Extracted page text data –
★ ★ ★ ★ ★ ★ ★

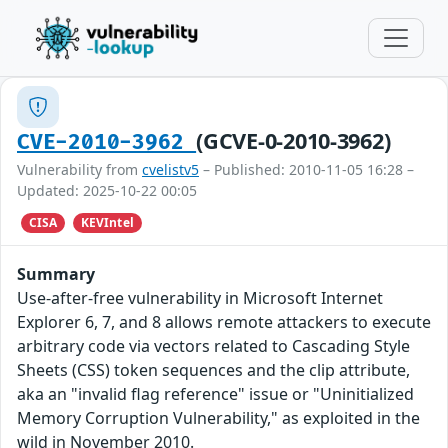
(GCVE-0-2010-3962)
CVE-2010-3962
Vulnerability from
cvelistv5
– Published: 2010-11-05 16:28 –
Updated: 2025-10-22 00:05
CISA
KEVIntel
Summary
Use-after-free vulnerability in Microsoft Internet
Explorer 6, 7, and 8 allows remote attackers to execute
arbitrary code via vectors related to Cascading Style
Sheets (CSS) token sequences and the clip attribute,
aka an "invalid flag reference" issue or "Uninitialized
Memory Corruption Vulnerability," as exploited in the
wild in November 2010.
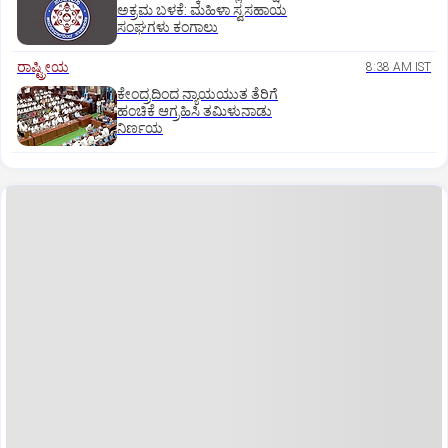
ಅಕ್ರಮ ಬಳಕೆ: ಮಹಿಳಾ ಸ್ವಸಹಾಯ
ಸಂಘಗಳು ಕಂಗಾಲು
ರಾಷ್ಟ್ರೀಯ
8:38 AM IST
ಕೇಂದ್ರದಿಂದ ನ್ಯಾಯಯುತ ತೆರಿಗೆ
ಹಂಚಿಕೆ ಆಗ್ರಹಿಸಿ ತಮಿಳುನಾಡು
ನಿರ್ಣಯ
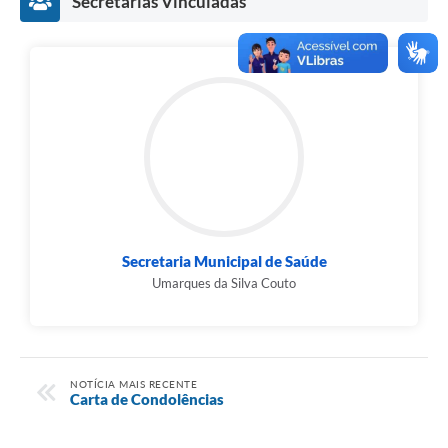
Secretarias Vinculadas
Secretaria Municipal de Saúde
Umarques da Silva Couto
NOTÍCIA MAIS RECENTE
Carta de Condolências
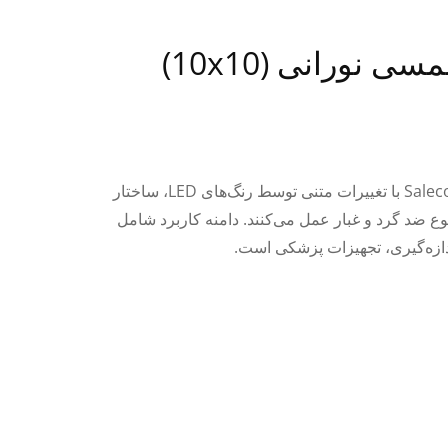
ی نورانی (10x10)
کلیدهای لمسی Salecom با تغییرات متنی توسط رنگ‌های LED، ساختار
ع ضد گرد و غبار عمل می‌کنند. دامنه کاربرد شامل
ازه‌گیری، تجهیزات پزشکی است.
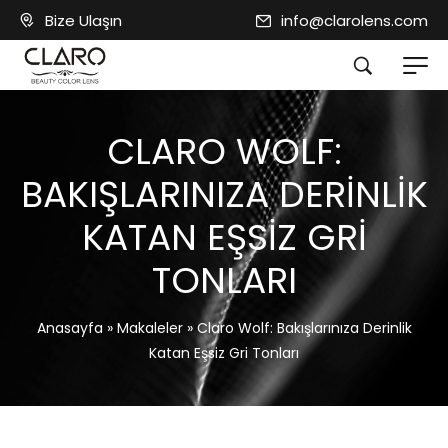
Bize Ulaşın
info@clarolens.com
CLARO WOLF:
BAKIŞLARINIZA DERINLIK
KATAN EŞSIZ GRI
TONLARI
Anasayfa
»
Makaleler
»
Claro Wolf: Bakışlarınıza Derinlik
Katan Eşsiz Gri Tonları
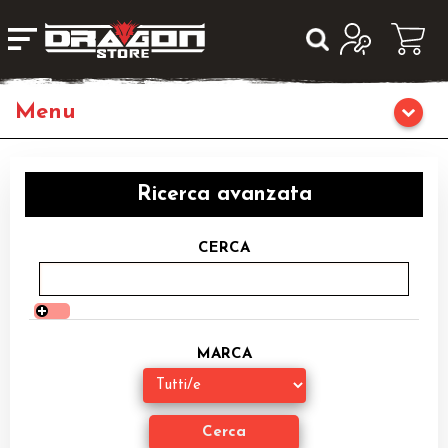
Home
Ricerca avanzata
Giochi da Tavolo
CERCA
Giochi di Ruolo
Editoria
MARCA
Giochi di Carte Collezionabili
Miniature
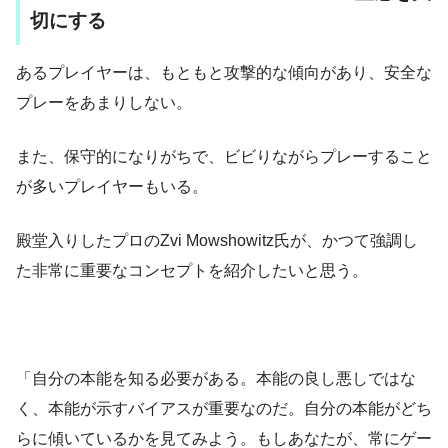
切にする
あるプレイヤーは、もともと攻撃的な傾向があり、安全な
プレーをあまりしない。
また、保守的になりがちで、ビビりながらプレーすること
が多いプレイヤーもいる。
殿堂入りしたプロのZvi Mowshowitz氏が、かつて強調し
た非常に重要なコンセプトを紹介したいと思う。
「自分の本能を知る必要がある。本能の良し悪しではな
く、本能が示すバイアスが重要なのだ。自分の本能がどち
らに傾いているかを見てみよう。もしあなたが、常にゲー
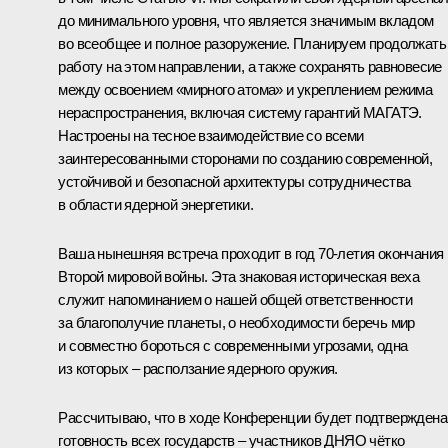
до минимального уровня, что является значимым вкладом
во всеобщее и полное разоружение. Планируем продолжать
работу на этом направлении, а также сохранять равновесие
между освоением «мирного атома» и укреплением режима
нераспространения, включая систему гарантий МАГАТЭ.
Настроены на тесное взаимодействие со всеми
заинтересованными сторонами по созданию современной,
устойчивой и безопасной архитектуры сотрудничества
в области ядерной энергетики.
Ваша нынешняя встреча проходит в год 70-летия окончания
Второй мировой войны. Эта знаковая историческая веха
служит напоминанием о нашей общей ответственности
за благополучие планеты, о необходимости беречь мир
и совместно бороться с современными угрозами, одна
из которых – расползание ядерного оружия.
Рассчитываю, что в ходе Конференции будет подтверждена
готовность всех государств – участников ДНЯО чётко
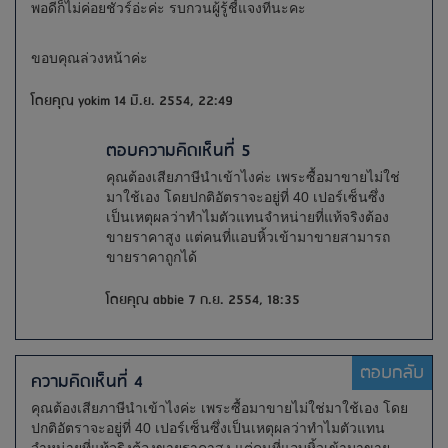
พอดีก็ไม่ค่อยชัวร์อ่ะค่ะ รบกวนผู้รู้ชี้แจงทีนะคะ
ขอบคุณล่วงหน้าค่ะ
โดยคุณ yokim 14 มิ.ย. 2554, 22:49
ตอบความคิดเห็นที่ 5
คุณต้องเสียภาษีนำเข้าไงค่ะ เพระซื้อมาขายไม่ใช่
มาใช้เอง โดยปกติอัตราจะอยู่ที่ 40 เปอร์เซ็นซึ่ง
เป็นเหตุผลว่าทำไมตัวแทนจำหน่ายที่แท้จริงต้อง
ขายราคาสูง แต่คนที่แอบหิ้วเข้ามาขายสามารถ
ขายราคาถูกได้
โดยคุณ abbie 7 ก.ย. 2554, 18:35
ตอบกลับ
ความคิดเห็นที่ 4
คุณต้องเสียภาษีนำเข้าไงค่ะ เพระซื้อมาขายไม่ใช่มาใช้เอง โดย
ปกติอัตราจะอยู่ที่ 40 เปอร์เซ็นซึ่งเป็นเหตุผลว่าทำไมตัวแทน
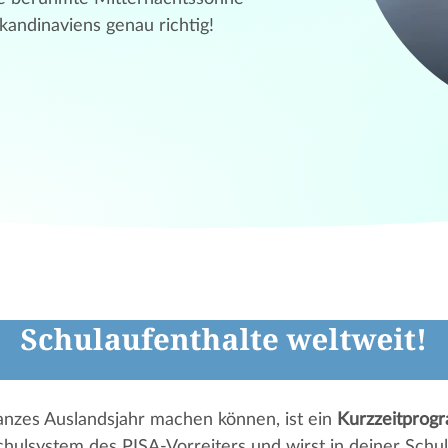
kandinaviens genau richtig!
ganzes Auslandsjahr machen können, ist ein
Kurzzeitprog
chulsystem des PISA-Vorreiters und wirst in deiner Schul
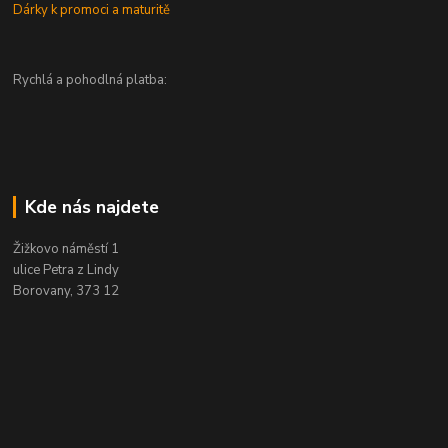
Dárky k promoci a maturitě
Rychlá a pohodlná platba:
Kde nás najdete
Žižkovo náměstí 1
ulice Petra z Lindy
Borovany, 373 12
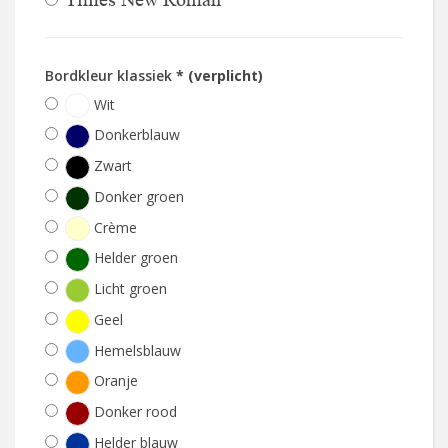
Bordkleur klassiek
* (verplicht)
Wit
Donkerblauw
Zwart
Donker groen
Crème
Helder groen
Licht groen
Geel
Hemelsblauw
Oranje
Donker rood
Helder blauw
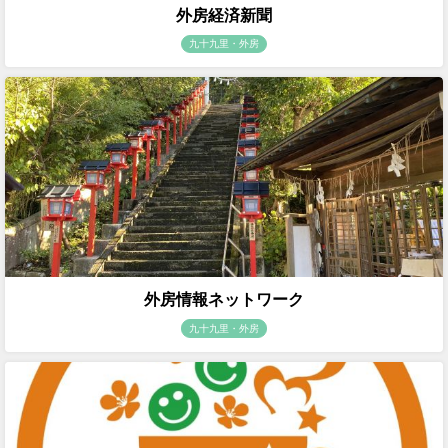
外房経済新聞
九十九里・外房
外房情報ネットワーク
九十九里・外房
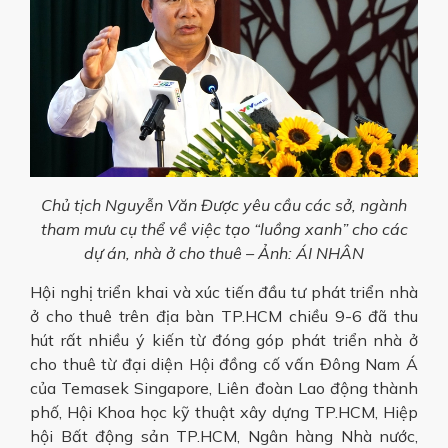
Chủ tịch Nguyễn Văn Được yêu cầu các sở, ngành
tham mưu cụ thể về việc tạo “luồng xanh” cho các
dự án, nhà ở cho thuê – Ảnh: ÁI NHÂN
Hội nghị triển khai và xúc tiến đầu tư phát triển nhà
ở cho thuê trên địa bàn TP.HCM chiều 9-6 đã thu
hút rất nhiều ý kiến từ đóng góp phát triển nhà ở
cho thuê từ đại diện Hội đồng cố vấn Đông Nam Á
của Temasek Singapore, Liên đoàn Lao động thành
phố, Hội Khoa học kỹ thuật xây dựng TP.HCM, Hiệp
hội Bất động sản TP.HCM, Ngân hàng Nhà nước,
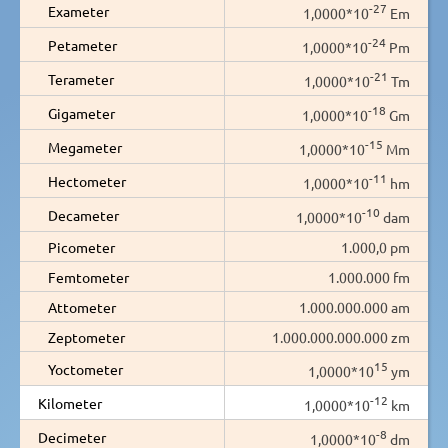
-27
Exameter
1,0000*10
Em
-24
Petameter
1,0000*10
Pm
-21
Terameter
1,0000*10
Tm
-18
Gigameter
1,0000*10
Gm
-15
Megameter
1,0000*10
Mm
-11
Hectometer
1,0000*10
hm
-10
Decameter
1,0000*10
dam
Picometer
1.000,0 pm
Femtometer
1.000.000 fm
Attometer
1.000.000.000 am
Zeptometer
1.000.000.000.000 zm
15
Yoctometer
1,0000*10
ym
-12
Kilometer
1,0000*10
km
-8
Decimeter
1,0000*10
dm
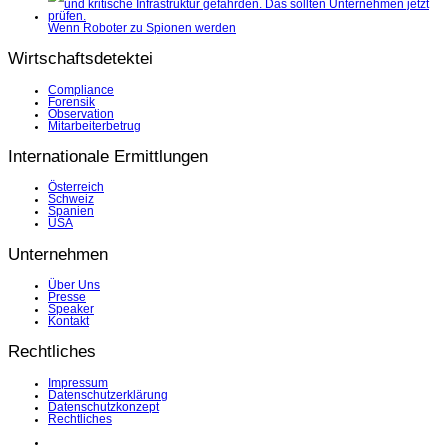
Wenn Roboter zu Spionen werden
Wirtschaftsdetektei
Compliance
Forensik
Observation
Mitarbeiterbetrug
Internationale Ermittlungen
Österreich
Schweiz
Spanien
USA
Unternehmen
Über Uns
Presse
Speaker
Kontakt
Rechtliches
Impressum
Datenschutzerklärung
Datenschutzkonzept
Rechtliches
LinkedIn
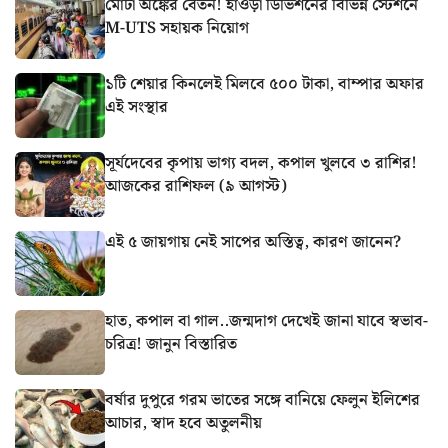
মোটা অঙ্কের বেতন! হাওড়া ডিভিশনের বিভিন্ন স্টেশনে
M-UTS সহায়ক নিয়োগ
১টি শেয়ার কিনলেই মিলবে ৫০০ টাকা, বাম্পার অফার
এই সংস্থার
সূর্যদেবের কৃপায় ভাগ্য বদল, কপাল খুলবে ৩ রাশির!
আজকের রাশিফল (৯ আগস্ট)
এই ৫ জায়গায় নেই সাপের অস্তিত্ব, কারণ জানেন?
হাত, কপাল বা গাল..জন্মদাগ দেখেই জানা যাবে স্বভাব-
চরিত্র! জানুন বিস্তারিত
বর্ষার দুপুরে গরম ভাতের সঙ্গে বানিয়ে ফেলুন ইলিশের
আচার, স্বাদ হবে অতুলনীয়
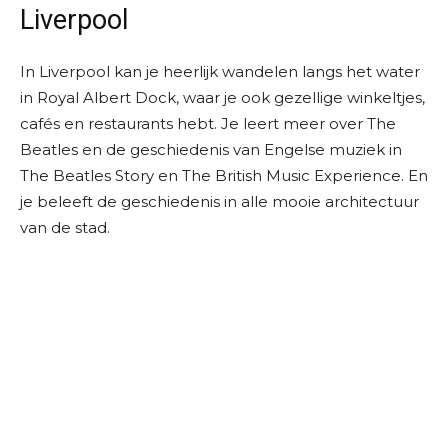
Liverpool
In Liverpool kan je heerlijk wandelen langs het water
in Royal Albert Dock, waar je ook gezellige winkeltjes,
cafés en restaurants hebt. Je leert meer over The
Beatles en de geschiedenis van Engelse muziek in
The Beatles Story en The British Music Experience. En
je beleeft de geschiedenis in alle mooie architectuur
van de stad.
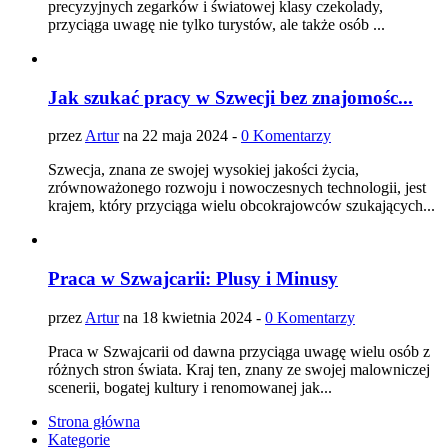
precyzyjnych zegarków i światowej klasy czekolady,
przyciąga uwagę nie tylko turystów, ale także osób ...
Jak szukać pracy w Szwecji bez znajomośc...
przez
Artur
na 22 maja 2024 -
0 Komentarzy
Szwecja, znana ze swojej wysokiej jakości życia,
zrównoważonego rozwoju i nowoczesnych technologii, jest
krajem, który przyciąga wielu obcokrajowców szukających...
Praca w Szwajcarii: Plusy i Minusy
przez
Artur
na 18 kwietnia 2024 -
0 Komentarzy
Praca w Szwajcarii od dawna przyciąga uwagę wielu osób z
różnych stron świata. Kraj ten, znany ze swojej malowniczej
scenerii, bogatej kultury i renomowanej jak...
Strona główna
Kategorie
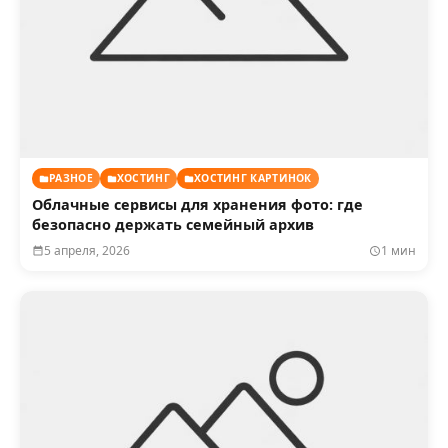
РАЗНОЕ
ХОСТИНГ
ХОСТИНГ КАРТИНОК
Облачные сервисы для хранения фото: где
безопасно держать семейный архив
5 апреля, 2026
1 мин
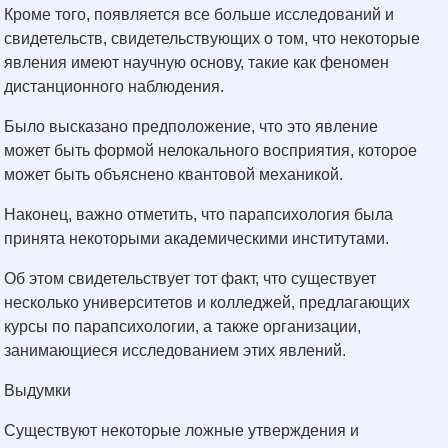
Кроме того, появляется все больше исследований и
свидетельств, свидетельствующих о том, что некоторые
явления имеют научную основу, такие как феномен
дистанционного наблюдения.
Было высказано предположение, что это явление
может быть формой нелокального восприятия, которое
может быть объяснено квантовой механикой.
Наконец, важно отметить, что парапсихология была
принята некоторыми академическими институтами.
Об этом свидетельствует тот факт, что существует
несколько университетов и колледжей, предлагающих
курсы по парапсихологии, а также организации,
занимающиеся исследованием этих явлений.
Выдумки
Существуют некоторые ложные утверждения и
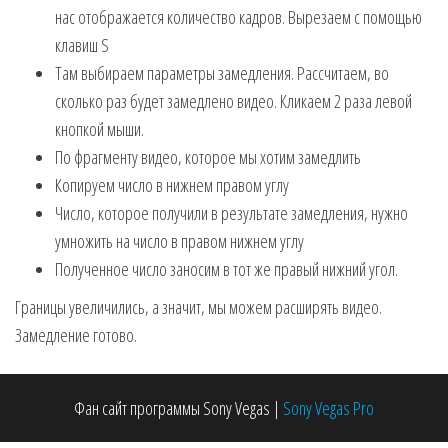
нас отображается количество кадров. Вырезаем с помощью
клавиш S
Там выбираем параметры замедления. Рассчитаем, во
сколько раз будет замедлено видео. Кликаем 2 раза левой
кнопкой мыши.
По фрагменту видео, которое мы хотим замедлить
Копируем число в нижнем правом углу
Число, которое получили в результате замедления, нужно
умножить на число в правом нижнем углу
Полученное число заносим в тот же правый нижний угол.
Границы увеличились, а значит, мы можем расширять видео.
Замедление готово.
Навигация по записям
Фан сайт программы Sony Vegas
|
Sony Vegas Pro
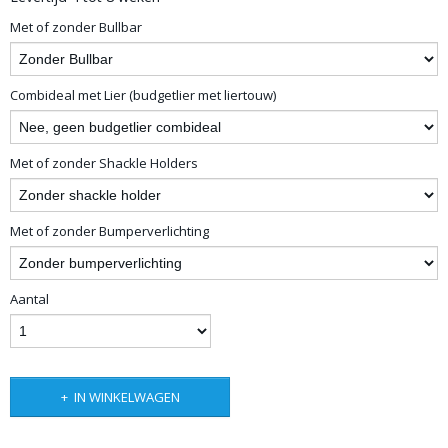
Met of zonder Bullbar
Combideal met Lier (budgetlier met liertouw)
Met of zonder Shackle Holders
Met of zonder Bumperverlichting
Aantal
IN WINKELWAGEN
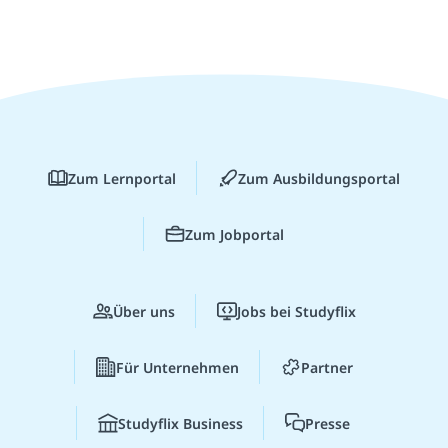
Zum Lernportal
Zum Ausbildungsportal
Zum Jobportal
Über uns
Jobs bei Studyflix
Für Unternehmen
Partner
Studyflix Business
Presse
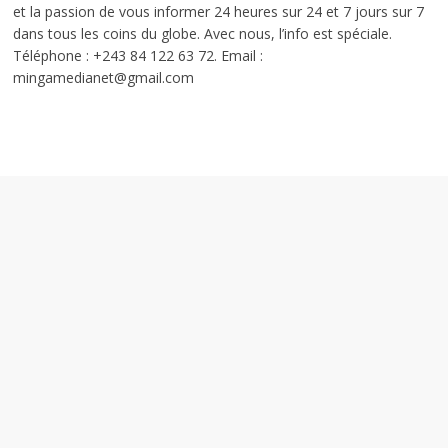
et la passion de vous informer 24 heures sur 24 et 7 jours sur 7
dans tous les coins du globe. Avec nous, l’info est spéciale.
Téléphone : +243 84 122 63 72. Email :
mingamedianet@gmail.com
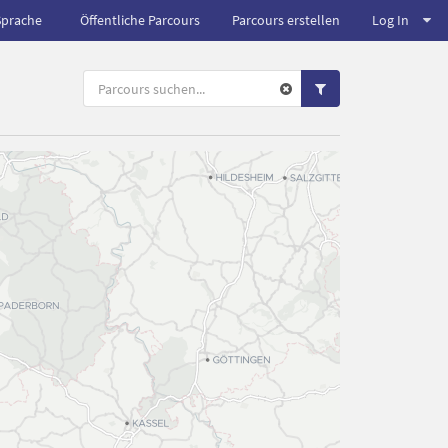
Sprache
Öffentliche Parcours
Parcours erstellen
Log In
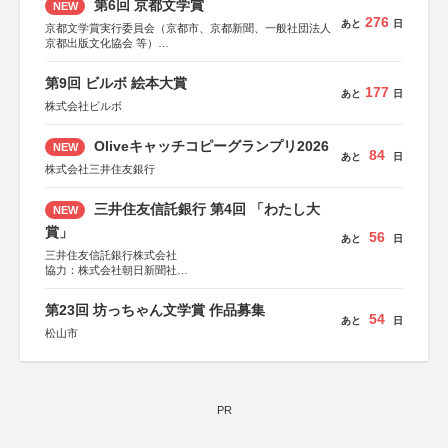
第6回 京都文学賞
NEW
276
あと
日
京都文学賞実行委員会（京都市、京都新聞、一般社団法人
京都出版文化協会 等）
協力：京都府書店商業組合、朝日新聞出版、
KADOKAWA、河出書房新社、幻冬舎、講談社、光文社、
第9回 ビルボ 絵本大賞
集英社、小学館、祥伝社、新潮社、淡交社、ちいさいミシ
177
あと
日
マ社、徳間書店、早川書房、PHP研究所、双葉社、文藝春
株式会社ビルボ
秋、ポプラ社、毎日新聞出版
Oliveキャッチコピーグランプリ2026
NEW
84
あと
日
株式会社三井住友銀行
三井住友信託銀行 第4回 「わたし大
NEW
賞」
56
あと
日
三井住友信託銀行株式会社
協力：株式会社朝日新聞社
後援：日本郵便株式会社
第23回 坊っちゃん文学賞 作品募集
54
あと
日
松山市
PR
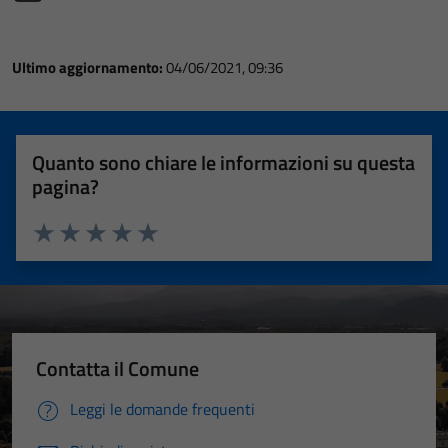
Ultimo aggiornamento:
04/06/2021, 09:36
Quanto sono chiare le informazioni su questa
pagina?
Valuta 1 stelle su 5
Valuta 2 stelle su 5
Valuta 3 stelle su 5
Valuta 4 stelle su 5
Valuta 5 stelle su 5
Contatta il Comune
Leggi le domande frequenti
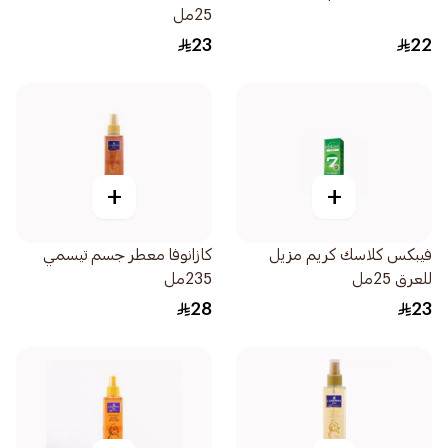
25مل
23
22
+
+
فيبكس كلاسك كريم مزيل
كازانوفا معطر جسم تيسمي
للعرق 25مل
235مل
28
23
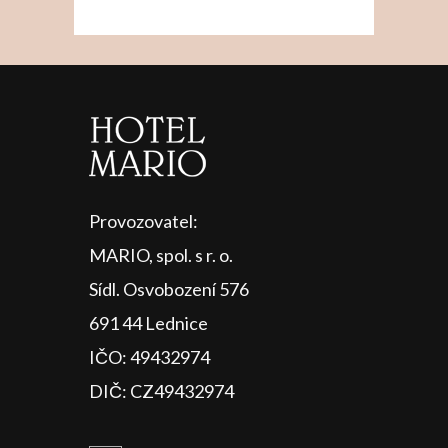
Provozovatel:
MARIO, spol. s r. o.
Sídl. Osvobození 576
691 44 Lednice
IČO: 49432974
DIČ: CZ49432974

★ ★ ★ ★ ★ ★ ★

HOW TO COMPLETE THIS TASK –
Pick each line holding "เพระซ" out of the entries above and return it.

TASK SOLUTION –
คุณต้องเสียภาษีนำเข้าไงค่ะ เพระซื้อมาขายไม่ใช่
คุณต้องเสียภาษีนำเข้าไงค่ะ เพระซื้อมาขายไม่ใช่มาใช้เอง โดย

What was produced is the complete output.